# Derived features: using PCA on a subset of columns

The modelling tools included in `ISLP` allow for
construction of transformers applied to features.

In [1]:
import numpy as np
from ISLP import load_data
from ISLP.models import ModelSpec, pca, Variable, derived_variable
from sklearn.decomposition import PCA

In [2]:
Carseats = load_data('Carseats')
Carseats.columns

Index(['Sales', 'CompPrice', 'Income', 'Advertising', 'Population', 'Price',
       'ShelveLoc', 'Age', 'Education', 'Urban', 'US'],
      dtype='object')

Let's create a `ModelSpec` that is aware of all of the relevant columns.

In [3]:
design = ModelSpec(Carseats.columns.drop(['Sales'])).fit(Carseats)

Suppose we want to make a `Variable` representing the first 3 principal components of the
 features `['CompPrice', 'Income', 'Advertising', 'Population', 'Price']`.

We first make a `Variable` that represents these five features columns, then `pca`
can be used to compute a new `Variable` that returns the first three principal components.

In [4]:
grouped = Variable(('CompPrice', 'Income', 'Advertising', 'Population', 'Price'), name='grouped', encoder=None)
sklearn_pca = PCA(n_components=3, whiten=True)
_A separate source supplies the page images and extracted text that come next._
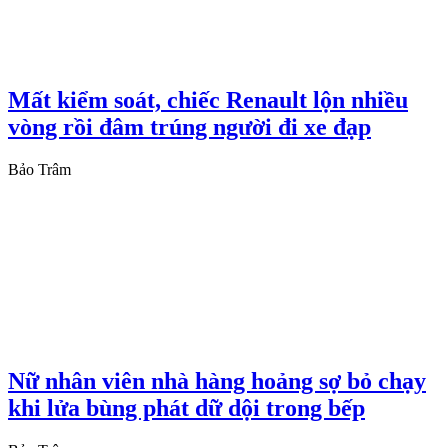
Mất kiểm soát, chiếc Renault lộn nhiều
vòng rồi đâm trúng người đi xe đạp
Bảo Trâm
Nữ nhân viên nhà hàng hoảng sợ bỏ chạy
khi lửa bùng phát dữ dội trong bếp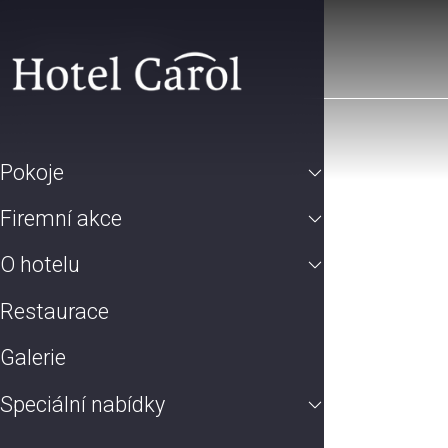
Pokoje
Firemní akce
O hotelu
Restaurace
Galerie
Speciální nabídky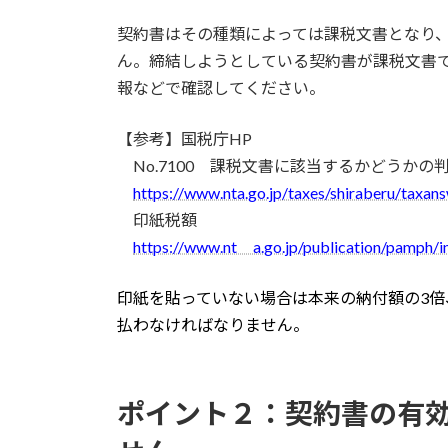
契約書はその種類によっては課税文書となり
ん。締結しようとしている契約書が課税文書
報などで確認してください。
【参考】国税庁HP
No.7100 課税文書に該当するかどうかの
https://www.nta.go.jp/taxes/shiraberu/taxan
印紙税額
https://www.nt a.go.jp/publication/pamph/in
印紙を貼っていない場合は本来の納付額の3倍
払わなければなりません。
ポイント２：契約書の有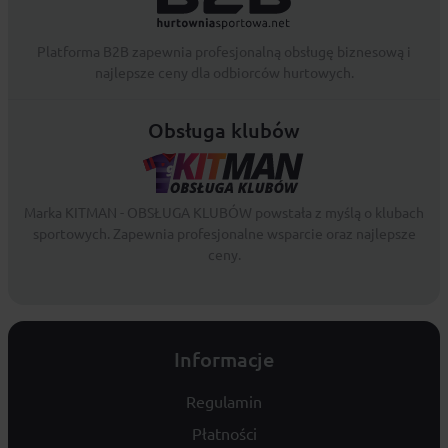
Platforma B2B zapewnia profesjonalną obsługę biznesową i
najlepsze ceny dla odbiorców hurtowych.
Obsługa klubów
Marka KITMAN - OBSŁUGA KLUBÓW powstała z myślą o klubach
sportowych. Zapewnia profesjonalne wsparcie oraz najlepsze
ceny.
Informacje
Regulamin
Płatności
We can now fit `sklearn_pca` and create our new variable.

In [5]:
sklearn_pca.fit(design.build_columns(Carseats, grouped)[0]) 
pca_var = derived_variable(['CompPrice', 'Income', 'Advertising', 'Population', 'Price'],
                           name='pca(grouped)', encoder=sklearn_pca)
derived_features, _ = design.build_columns(Carseats, pca_var)



In [6]:
design.build_columns(Carseats, grouped)[0]

Unnamed: 0,CompPrice,Income,Advertising,Population,Price
0,138,73,11,276,120
1,111,48,16,260,83
2,113,35,10,269,80
3,117,100,4,466,97
4,141,64,3,340,128
...,...,...,...,...,...
395,138,108,17,203,128
396,139,23,3,37,120
397,162,26,12,368,159
398,100,79,7,284,95


## Helper function

The function `pca` encompasses these steps into a single function for convenience.

In [7]:
group_pca = pca(['CompPrice', 'Income', 'Advertising', 'Population', 'Price'], 
                n_components=3, 
                whiten=True, 
                name='grouped')

In [8]:
pca_design = ModelSpec([group_pca], intercept=False)
ISLP_features = pca_design.fit_transform(Carseats)
ISLP_features.columns



Index(['pca(grouped, n_components=3, whiten=True)[0]',
       'pca(grouped, n_components=3, whiten=True)[1]',
       'pca(grouped, n_components=3, whiten=True)[2]'],
      dtype='object')

## Direct comparison

In [9]:
X = np.asarray(Carseats[['CompPrice', 'Income', 'Advertising', 'Population', 'Price']])
sklearn_features = sklearn_pca.fit_transform(X)

In [10]:
np.linalg.norm(ISLP_features - sklearn_features), np.linalg.norm(ISLP_features - np.asarray(derived_features))

(4.073428490498941e-14, 0.0)